Pour réprimer nos peurs, dans le meilleur des cas, nous utilisons beaucoup d’énergie : j’ai peur quand je fais du ski, mais je suis courageux et je suis fier d’être plus fort que ma peur… Peu importe si je suis vidé ensuite. Une bonne nuit de sommeil et je serai d’attaque pour faire face à d’autres défis, avec d’autres peurs. C’est le cas de figure le plus optimiste.
Cela devient plus grave lorsque notre corps réagit par de multiples manifestations indésirables : tout le cortège des réactions psychosomatiques est concerné, mais avec également, les chercheurs en sont de plus en plus convaincus, la plupart des maladies.
En effet, chaque fois que je veux faire taire une émotion qui ne me convient pas ou que je la réprime parce qu’elle n’est pas convenable pour mon entourage, je me mets physiquement en danger.
Pour limiter les dégâts, nous avons pour la plupart adopté une attitude salutaire : éviter le plus possible tout ce qui nous met en difficulté. Le problème, c’est que nous finissons par avoir une vie extrêmement rétrécie. Bien installés dans notre zone de confort, nous ne mettons plus le nez dehors et nous laissons s’éloigner les mille et une possibilités d’une vie meilleure – la vie que, au fond de nous-même, nous aimerions vivre. L’amertume, l’insatisfaction, la colère nous guettent, et ces émotions finissent à leur tour par se transformer en manifestations psychosomatiques ou en maladies. En fin de compte, l’évitement retarde l’échéance mais nous n’y échappons pas !
Il nous faut arrêter de nous cacher, de masquer nos paniques, de gérer nos stress, de tenir à distance nos phobies, de surmonter nos inhibitions, de réprimer nos colères, notre violence. L’heure est venue de cesser de faire l’autruche. Il est temps d’aller à la rencontre de nos peurs. Elles sont le signal que quelque chose ne va pas, en nous, à l’intérieur. En effet, ce n’est pas l’extérieur qui provoque nos difficultés, ce sont bien nos propres dysfonctionnements qui nous polluent l’existence. Pourquoi est-ce que je me mets en colère contre mon enfant ? Parce qu’il ne fait pas ce que je veux ? Non, cette agressivité est seulement l’expression de ma peur, la peur qu’il ne réussisse pas, la peur de ne pas savoir l’aider, la peur de ne pas être écouté ou respecté, etc. M’emporter après mon enfant arrangera rarement la situation et, de toute façon, ne résoudra pas la peur qui me pousse à l’agressivité.

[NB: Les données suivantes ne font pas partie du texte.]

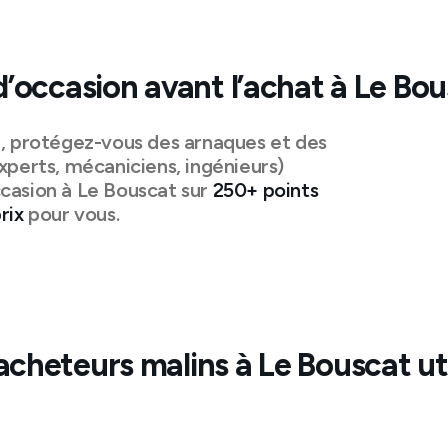
d’occasion avant l’achat à
Le Bou
n, protégez-vous des arnaques et des
xperts, mécaniciens, ingénieurs)
casion à
Le Bouscat
sur
250+ points
rix
pour vous.
acheteurs malins à
Le Bouscat
ut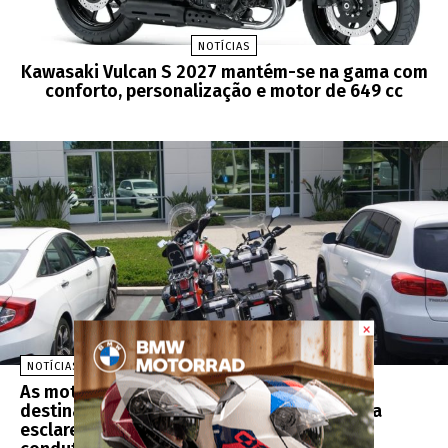
NOTÍCIAS
Kawasaki Vulcan S 2027 mantém-se na gama com
conforto, personalização e motor de 649 cc
×
NOTÍCIAS
As motos podem estacionar nos lugares
destinados aos carros? O Código da Estrada
esclarece uma das maiores dúvidas dos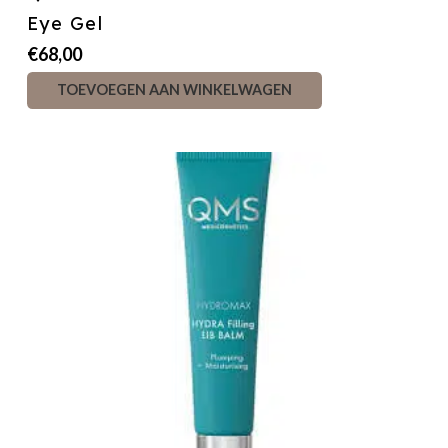
Eye Gel
€
68,00
TOEVOEGEN AAN WINKELWAGEN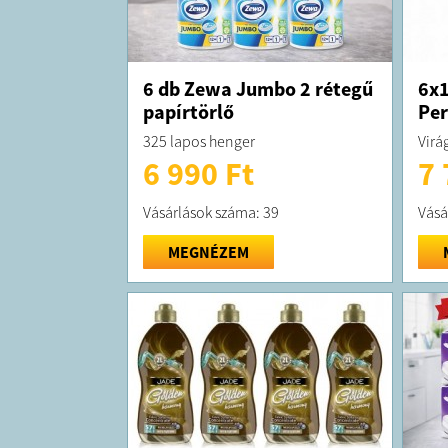
6 db Zewa Jumbo 2 rétegű
6x1
papírtörlő
Per
325 lapos henger
Virág
6 990 Ft
7 
Vásárlások száma: 39
Vásá
MEGNÉZEM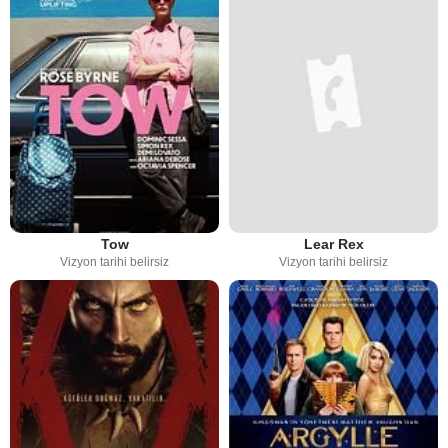
Tow
Lear Rex
Vizyon tarihi belirsiz
Vizyon tarihi belirsiz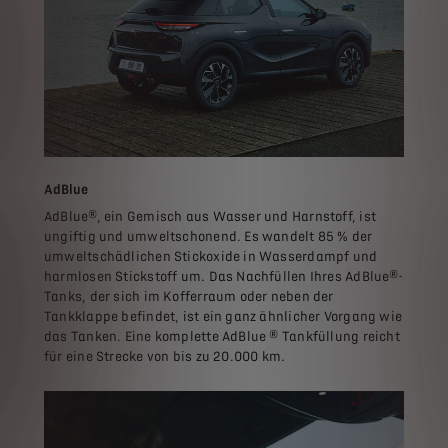
AdBlue
AdBlue®, ein Gemisch aus Wasser und Harnstoff, ist
ungiftig und umweltschonend. Es wandelt 85 % der
umweltschädlichen Stickoxide in Wasserdampf und
harmlosen Stickstoff um. Das Nachfüllen Ihres AdBlue®-
Tanks, der sich im Kofferraum oder neben der
Tankklappe befindet, ist ein ganz ähnlicher Vorgang wie
das Tanken. Eine komplette AdBlue ® Tankfüllung reicht
für eine Strecke von bis zu 20.000 km.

Toutes ces émotions désagréables que je refoule, que je cache, ce sont pourtant elles qui me montrent la voie. Elles m’invitent à les suivre pour me conduire là où je peux enfin les rencontrer et les traverser une bonne fois pour toutes.

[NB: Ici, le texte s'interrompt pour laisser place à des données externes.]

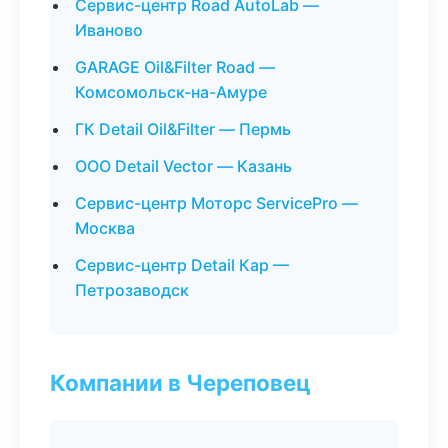
Сервис-центр Road AutoLab —
Иваново
GARAGE Oil&Filter Road —
Комсомольск-на-Амуре
ГК Detail Oil&Filter — Пермь
ООО Detail Vector — Казань
Сервис-центр Моторс ServicePro —
Москва
Сервис-центр Detail Кар —
Петрозаводск
Компании в Череповец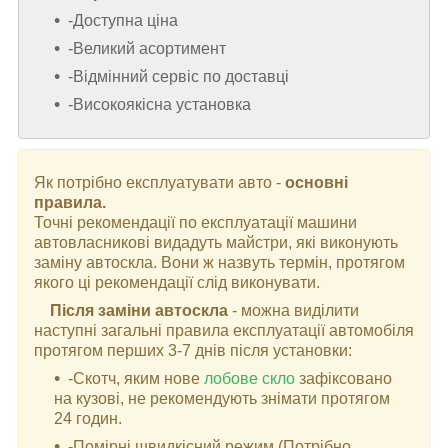
-Доступна ціна
-Великий асортимент
-Відмінний сервіс по доставці
-Високоякісна установка
Як потрібно експлуатувати авто -
основні
правила.
Точні рекомендації по експлуатації машини
автовласникові видадуть майстри, які виконують
заміну автоскла. Вони ж назвуть термін, протягом
якого ці рекомендації слід виконувати.
Після заміни автоскла
- можна виділити
наступні загальні правила експлуатації автомобіля
протягом перших 3-7 днів після установки:
-Скотч, яким нове
лобове скло
зафіксовано
на кузові, не рекомендують знімати протягом
24 годин.
-Помірні швидкісний режим (Потрібно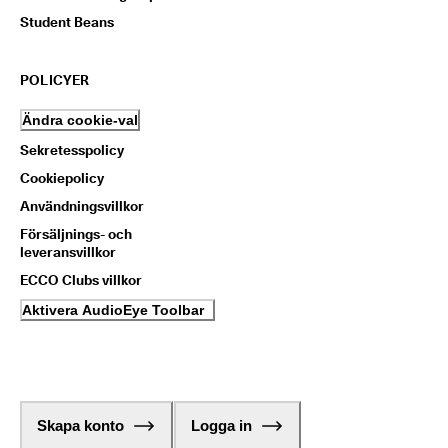
Student Beans
POLICYER
Ändra cookie-val
Sekretesspolicy
Cookiepolicy
Användningsvillkor
Försäljnings- och
leveransvillkor
ECCO Clubs villkor
Aktivera AudioEye Toolbar
Skapa konto
Logga in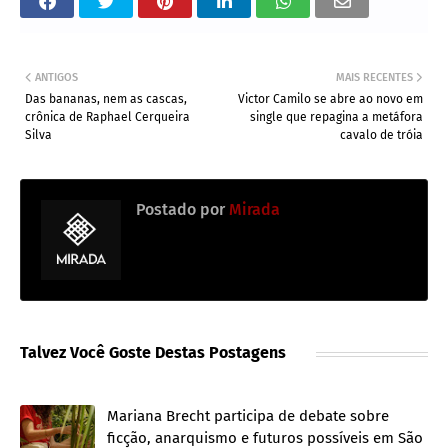
ANTIGOS
MAIS RECENTES
Das bananas, nem as cascas,
Victor Camilo se abre ao novo em
crônica de Raphael Cerqueira
single que repagina a metáfora
Silva
cavalo de tróia
Postado por
Mirada
Talvez Você Goste Destas Postagens
Mariana Brecht participa de debate sobre
ficção, anarquismo e futuros possíveis em São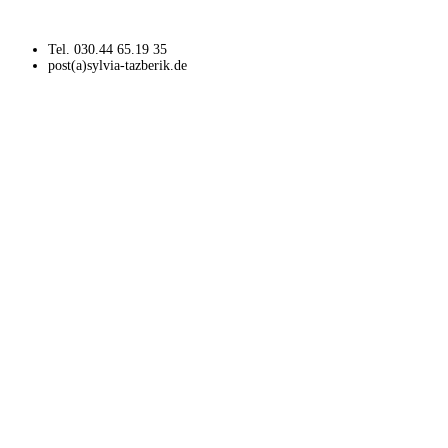
Tel. 030.44 65.19 35
post(a)sylvia-tazberik.de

Nous avons tous la capacité naturelle de réguler nos émotions, définitivement. Dès que nous sommes en réaction émotionnelle, il nous suffit de porter attention aux sensations présentes dans notre corps et de rester en connexion avec elles, sans rien faire, sans rien vouloir, le temps qu’elles évoluent jusqu’à s’apaiser. Le processus dure une trentaine de secondes en moyenne. Après cela, nous sommes sereins et faire face à la situation qui exacerbait notre peur ne provoque plus aucune manifestation émotionnelle indésirable. Et elle n’en provoquera plus jamais.

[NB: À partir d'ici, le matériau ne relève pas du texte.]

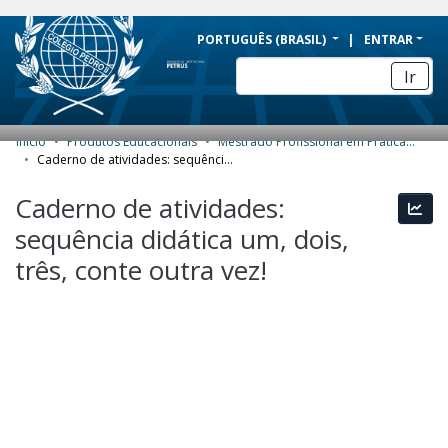
BRAZIL
PORTUGUÊS (BRASIL)
ENTRAR
Simplifique!
Ir
Comunica BR
Participe
Início
Produtos Educacionais
Mestrado Profissional em Práticas de Educação Básica (MPPEB) - Produtos Educacionais
COMUNIDADES E COLEÇÕES
Acesso à informação
Caderno de atividades: sequência didática um, dois, três, conte outra vez!
Legislação
NAVEGAR
Caderno de atividades:
Esta
Canais
sequência didática um, dois,
ESTATÍSTICAS
três, conte outra vez!
SOBRE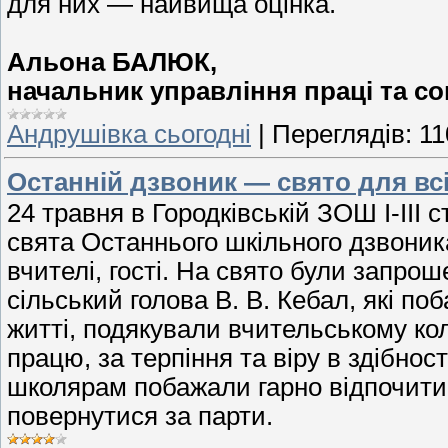
для них — найвища оцінка.
Альона БАЛЮК,
начальник управління праці та с
Андрушівка сьогодні
|
Переглядів:
11
Останній дзвоник — свято для вс
24 травня в Городківській ЗОШ І-ІІІ 
свята Останнього шкільного дзвоника
вчителі, гості. На свято були запрош
сільський голова В. В. Кебал, які п
житті, подякували вчительському ко
працю, за терпіння та віру в здібнос
школярам побажали гарно відпочити
повернутися за парти.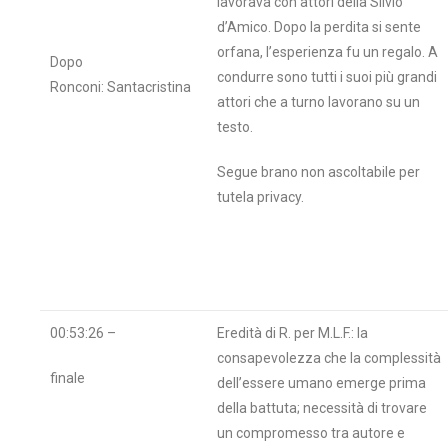
lavorava con attori della Silvio
d’Amico. Dopo la perdita si sente
orfana, l’esperienza fu un regalo. A
Dopo
condurre sono tutti i suoi più grandi
Ronconi: Santacristina
attori che a turno lavorano su un
testo.
Segue brano non ascoltabile per
tutela privacy.
00:53:26 –
Eredità di R. per M.L.F.: la
consapevolezza che la complessità
finale
dell’essere umano emerge prima
della battuta; necessità di trovare
un compromesso tra autore e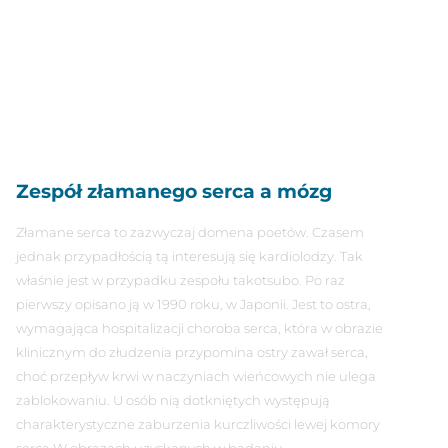
Zespół złamanego serca a mózg
Złamane serca to zazwyczaj domena poetów. Czasem
jednak przypadłością tą interesują się kardiolodzy. Tak
właśnie jest w przypadku zespołu takotsubo. Po raz
pierwszy opisano ją w 1990 roku, w Japonii. Jest to ostra,
wymagająca hospitalizacji choroba serca, która w obrazie
klinicznym do złudzenia przypomina ostry zawał serca,
choć przepływ krwi w naczyniach wieńcowych nie ulega
zablokowaniu. U osób nią dotkniętych występują
charakterystyczne zaburzenia kurczliwości lewej komory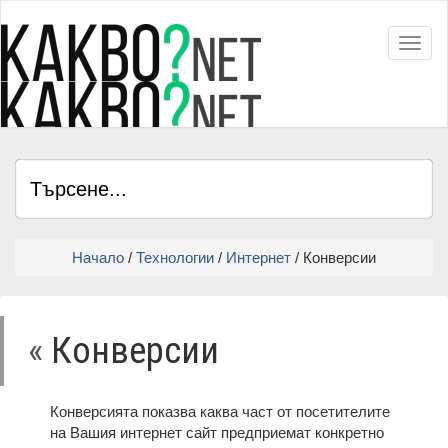
Toggl
Начало
/
Технологии
/
Интернет
/ Конверсии
«
Конверсии
Конверсията показва каква част от посетителите
на Вашия интернет сайт предприемат конкретно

Cette capacité naturelle est universelle, quelle que soit notre culture, notre éducation, nos croyances. Elle est disponible à volonté, sans aide extérieure. Il suffit de changer nos habitudes. Nous n’avons pas besoin de chercher à gérer nos émotions en positivant, en respirant un bon coup pour se relaxer, en avalant de la nourriture, des médicaments ou des drogues pour les calmer, en se lançant à corps perdu dans une activité, etc.
Désormais, inutile de faire bonne figure en s’efforçant de sourire quand la peur nous gagne : traversons-là et elle disparaitra définitivement et nous pourrons alors, naturellement, sans effort, sourire magnifiquement à la vie.